Yeah these are good points. I am surprised that the energy minimization works at all with a molecule with this high of energy. I think that's what I'm most worried about, adding a few hydrogens should work in almost all cases. However, creating this bond seems to me like it would cause lots of issues in a simulation workflow if you didn't really know what you were doing.

chrisjonesBSU commented 5 months ago

If we go in the direction of having properties for head and tail ports, then I think the workflow of having create_periodic_bond() outside of build() becomes more approachable:

polymer = Polymer(...)
polymer.build(n=5)
polymer.create_periodic_bond(axis="z")

as opposed to

polymer = Polymer(...)
polymer.build(n=5, periodic_axis="z")

One thing that could come up is if add_hydrogens=True is set in build and create_periodic_bond is called later.

I think there are multiple ways to handle this. We could throw and error in create_periodic_bond() and the user has to re-call the build() with add_hydrogens=False. Or, even if the head and tail monomers were capped with hydrogens, I think we can find them easily enough and remove them in create_periodic_bond() using self.head_port.anchor.

Let us know what you think @jaclark5

CalCraven commented 5 months ago

Agreed, I think you could still add the bond even if the polymer is capped with hydrogens. I think the way to do that would be to add an argument remove_caps=True. If this is true, make sure to remove a hydrogen from the anchors of the head_port and tail_port.

head = head_port.anchor
bonded_atoms = list(nx.neighbors(self.root.bond_graph, head))
cappedBool = False
for atom in bonded_atoms:
    if atom.name == "H":
        self.remove(atom)
        raise UserWarning(f"Removing {atom} because remove_caps was set to True")
        cappedBool = True
        break
if not cappedBool and remove_caps:
     raise ValueError(f"Could not find Hydrogen on {head =} or {tail =} to remove. Consider setting remove_caps=False")
CalCraven commented 4 months ago

Code coverage should pass if you just add a loop to check the axis arguments y and z to go along with the x test that is already being performed.

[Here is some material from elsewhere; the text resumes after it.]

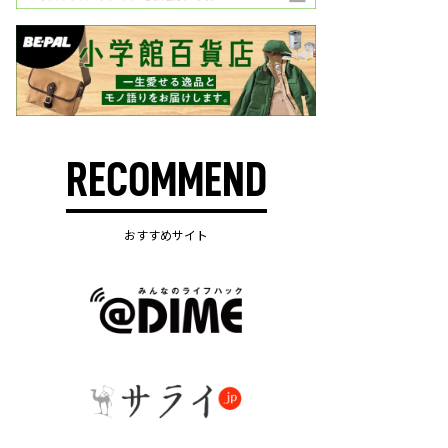
RECOMMEND
おすすめサイト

chrisjonesBSU commented 4 months ago

I think this is ready to merge. It could use a couple more tests in test_polymers. For example, ensure an error is raised when someone builds with end groups or add_hydrogens = True and then calls create_periodic_bond, and like Cal suggested, try passing in all of x, y z to create_periodic_bond

Thank you @jaclark5, this is a really helpful addition!

CalCraven commented 4 months ago

Once this is updated to the main branch, we can merge!